Düşüncelerimiz tam bir bağımsızlık içinde ömür akışlarını sürdürme gücündedirler. Birikimleri gereği, düşüncelerini iyi ve doğru yönde kullanabilen birey, varoluşundaki hazzının doruğuna ulaşır.
Şunu asla unutmamak gerekir ki gerçek manada “İnsan” olmanın ve güzel bir ahlak sahibi olmanın temeli, düşünceye olumluluklar paralelinde hükmetmesini bilmekten geçer.
Kimimiz düşünceyi akıl ile doğrudan bağlantılı görür: kimimiz de onu zekanın sınırları içinde bir tanımlamaya tabi tutarız. Düşünmek; bir yerde görmek, bir yerde işitmek, bir yerde duyumsamaktır. Hatta tüm bunların üzerinde yorumlamalara gitmek, düşüncenin en iyi tanımıdır da diyebiliriz.
Burada özellikle dikkat edilmesi gereken nokta, düşüncenin olsa olsa bir yorum olduğu ve hiçbir zaman inanç ya da iman olmadığı gerçeğidir. Şunu peşinen kabul etmek gerekir ki, insanın inancı ve imanı ne kadar yüksek olursa olsun, onların; yapıları gereği ortaya koydukları kısıtlılığı ve sınırlılığı, düşüncenin özgür yorumu içinde kaybolur gider.
İnsan, hep istediği şeyleri düşüneceğim diye başlar ve hep istemediği şeyleri düşüne düşüne “Düşüncenin Istırabı ve olumsuzluğu”na teslim olur. Oysa, istemediğimiz şeyleri düşünerek, ancak istemediğimiz şeylerin üreticisi oluruz.
Bu da, zaman içinde öyle bir alışkanlık haline gelir ki; hayatımız hep istemediğimiz benimsemediğimiz düşünceler, olaylar ve eylemler tarafından adeta parsellenir.
Olumlu yönde düşünme alışkanlığı edinme; bir eğitim olayı, bir yaşam felsefesidir. Çünkü insanoğlu hep olumsuz anlatımlar, korkular ve yorumlar içinde düşünmeye alışmıştır. Bu durumda sonuçları da hep olumsuzlukları kapsar.
MEVLANA FELSEFESİNDE; “YAŞAM, PAYLAŞIM VE ŞÜKRETMEK”
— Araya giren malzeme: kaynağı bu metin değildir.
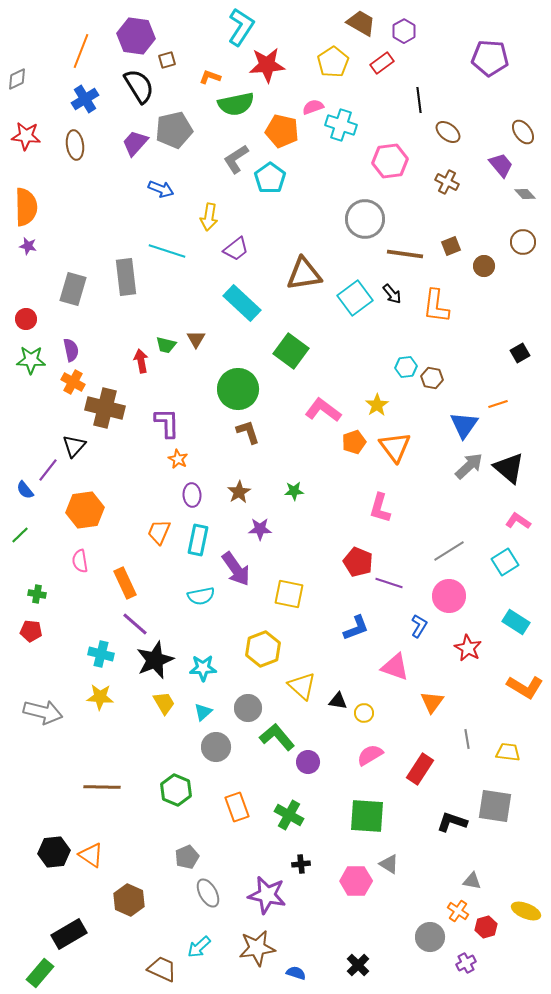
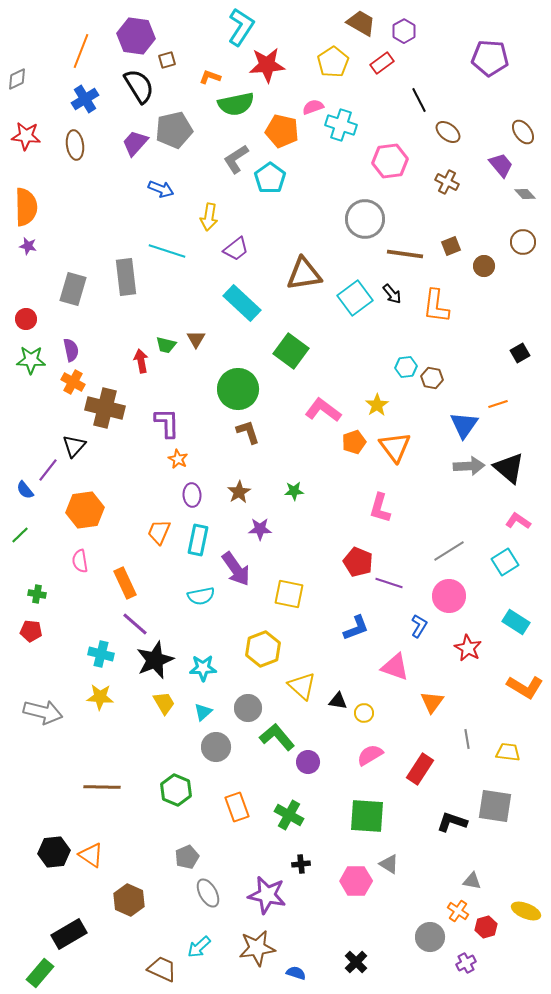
black line at (419, 100): rotated 20 degrees counterclockwise
gray arrow at (469, 466): rotated 40 degrees clockwise
black cross at (358, 965): moved 2 px left, 3 px up
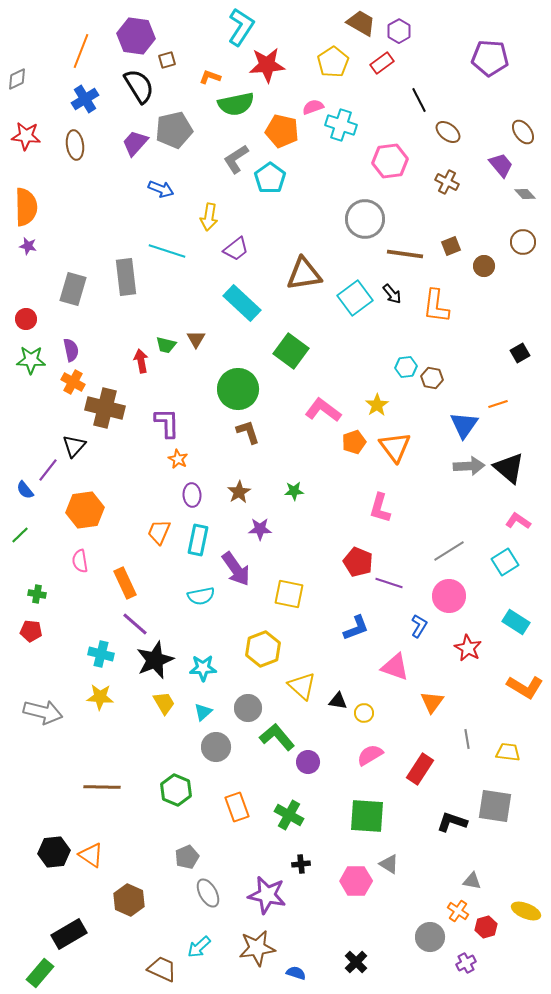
purple hexagon at (404, 31): moved 5 px left
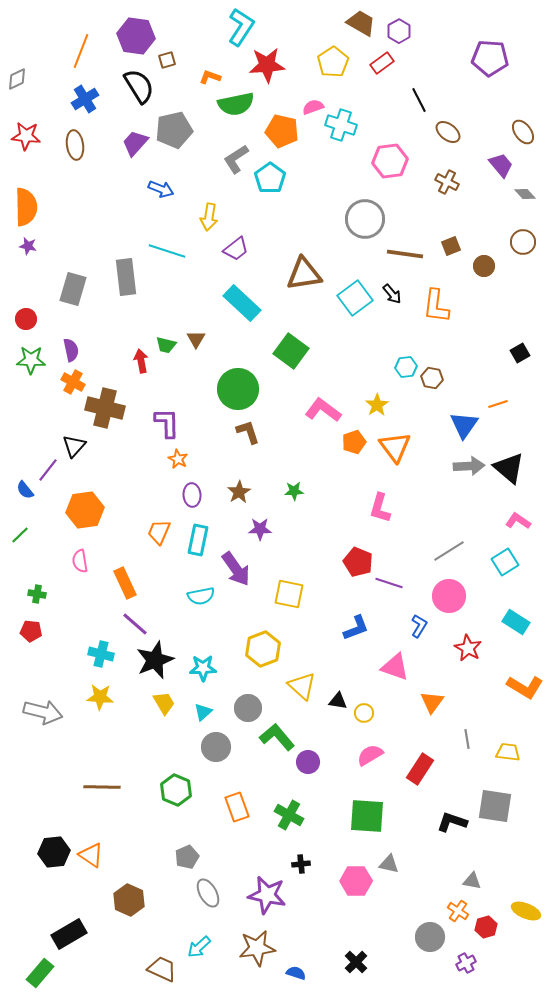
gray triangle at (389, 864): rotated 20 degrees counterclockwise
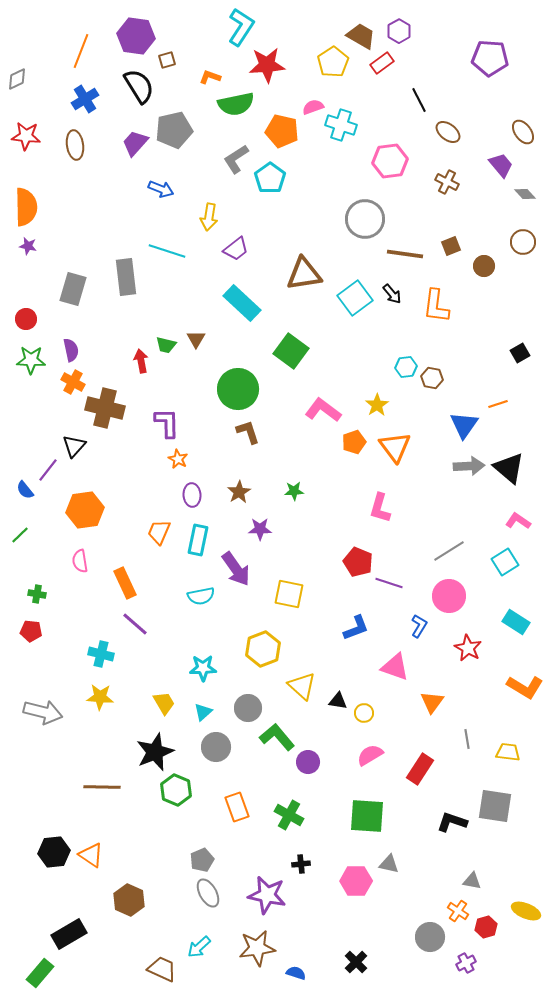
brown trapezoid at (361, 23): moved 13 px down
black star at (155, 660): moved 92 px down
gray pentagon at (187, 857): moved 15 px right, 3 px down
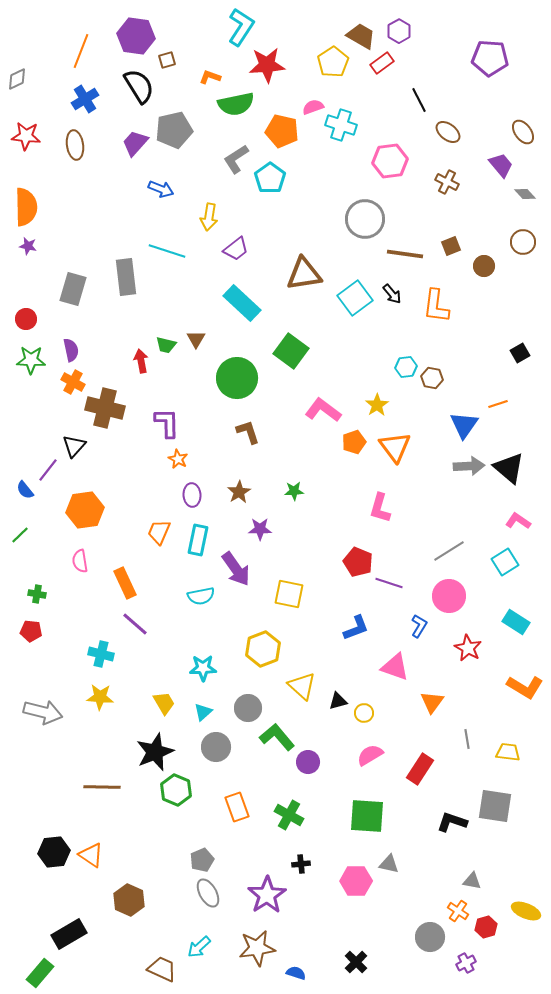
green circle at (238, 389): moved 1 px left, 11 px up
black triangle at (338, 701): rotated 24 degrees counterclockwise
purple star at (267, 895): rotated 27 degrees clockwise
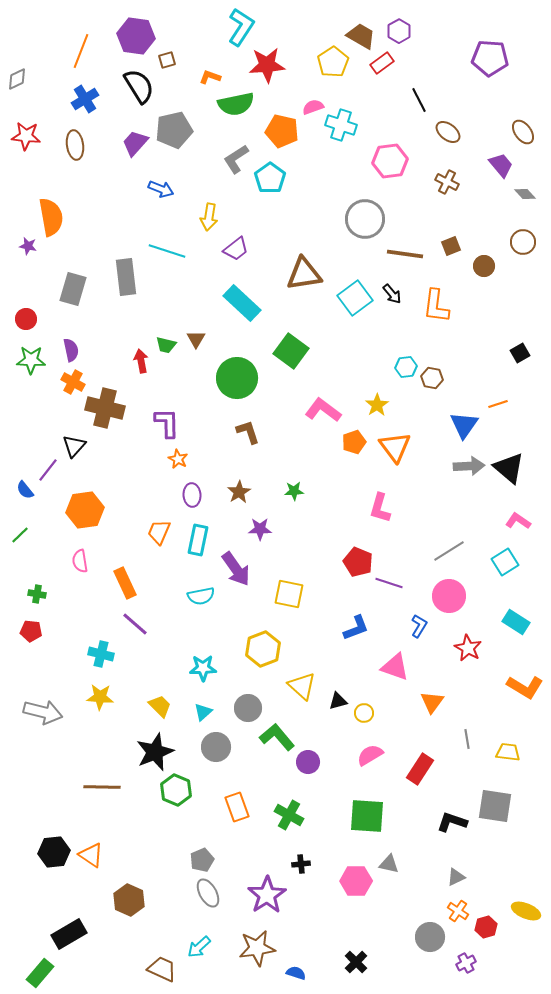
orange semicircle at (26, 207): moved 25 px right, 10 px down; rotated 9 degrees counterclockwise
yellow trapezoid at (164, 703): moved 4 px left, 3 px down; rotated 15 degrees counterclockwise
gray triangle at (472, 881): moved 16 px left, 4 px up; rotated 36 degrees counterclockwise
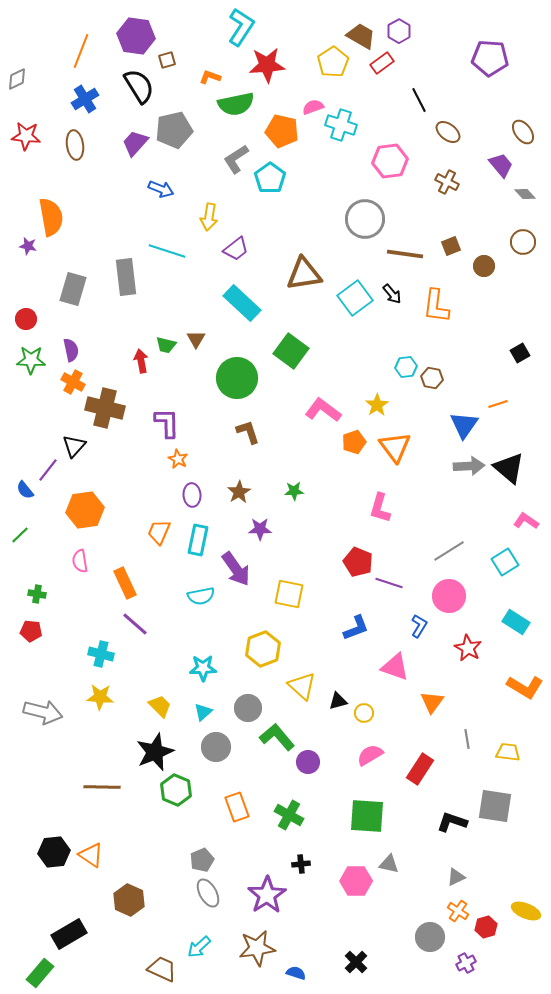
pink L-shape at (518, 521): moved 8 px right
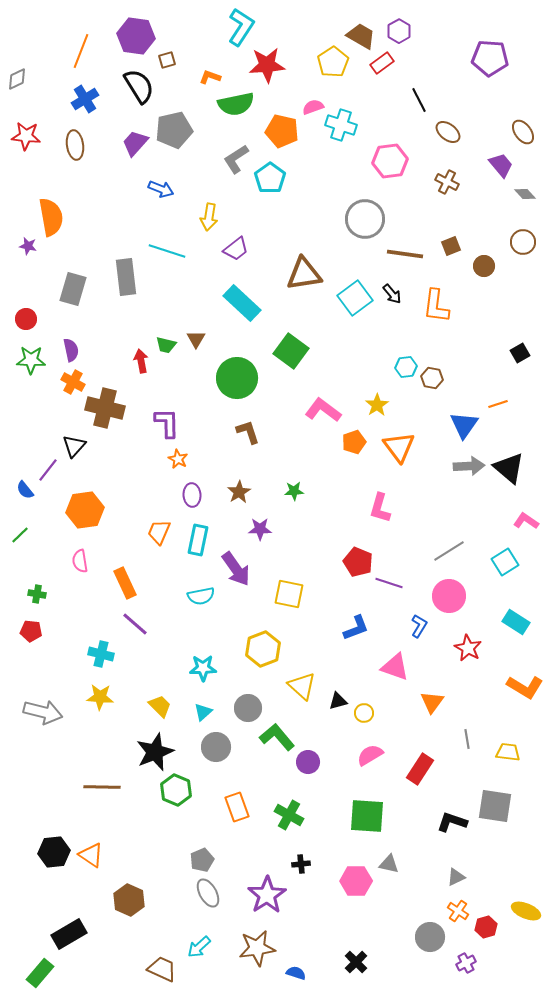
orange triangle at (395, 447): moved 4 px right
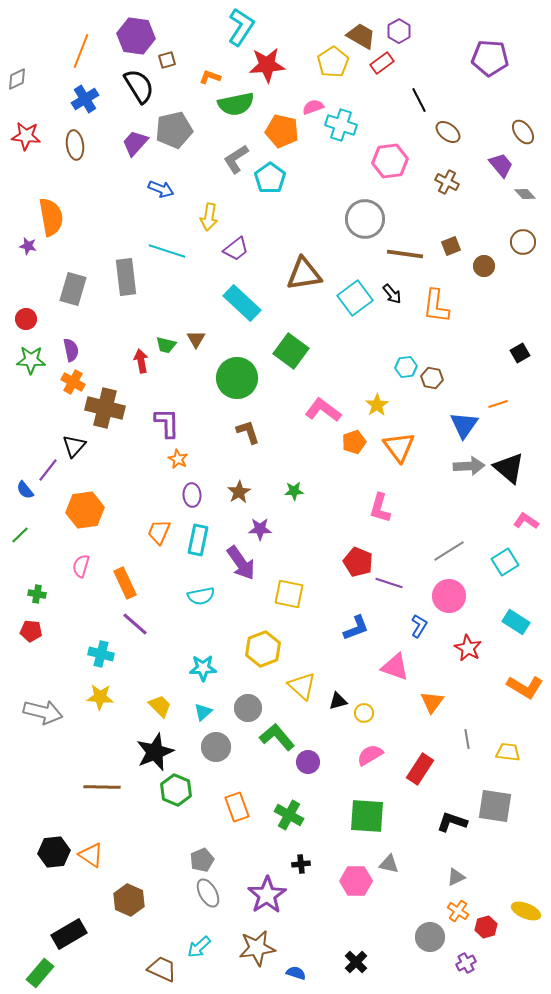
pink semicircle at (80, 561): moved 1 px right, 5 px down; rotated 25 degrees clockwise
purple arrow at (236, 569): moved 5 px right, 6 px up
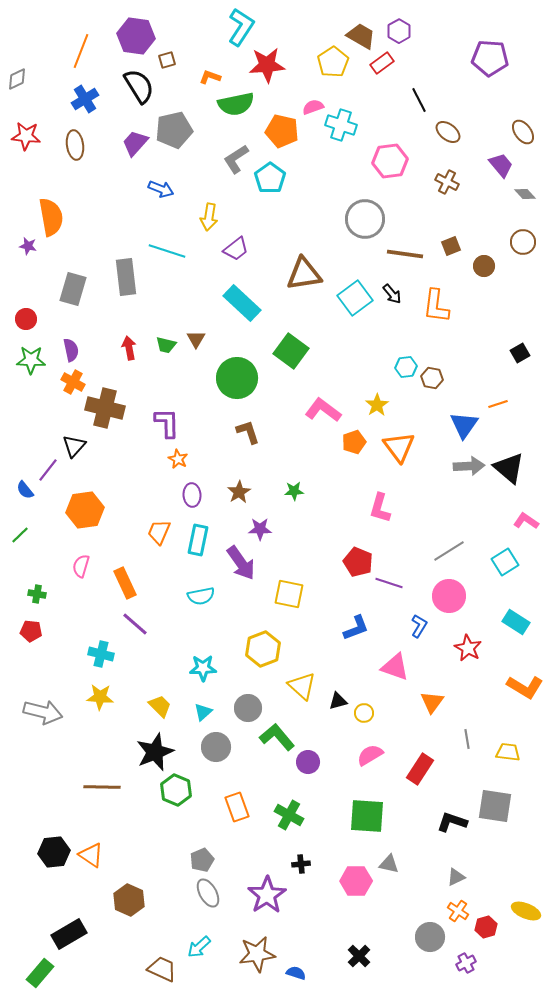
red arrow at (141, 361): moved 12 px left, 13 px up
brown star at (257, 948): moved 6 px down
black cross at (356, 962): moved 3 px right, 6 px up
Mevlana şöyle der: “Dünyadaki yaşamın amacı sınav. Bu sınavın sonucuna göre insan ruhu ahretteki mertebesini kazanıyor.”
“Kul yaşantısı ile değil, niyeti ile imtihanda.”
Mevlana’ya göre insanın yaşamı süresince karşılaştığı her türlü zorluklar kimi zaman bedensel, kimi zaman duygusal, kimi zaman duyusal ve çoğu zaman da düşünsel sonuçlardan kaynaklanır.
Ancak nereden kaynaklanırsa kaynaklansın ortaya çıkan her zorluk sonucu itibarıyla bireyseldir. Onu aşmak, yenmek de öncelikle düşüncenin iyi yönlendirilmesi ile mümkün olur.
Ancak şunu unutmamak gerekir ki, büyük adamların, önderlerin ortaya çıkış anları, oluşan bir felaketin ardından gelir. Yani felaketler çoğu zaman bir kurtuluşun kıvılcımı olur çıkarlar.
Zaten, “Felaketin büyüklüğünün ölçütü, bizim düşüncemizde ona biçtiğimiz değerdir.”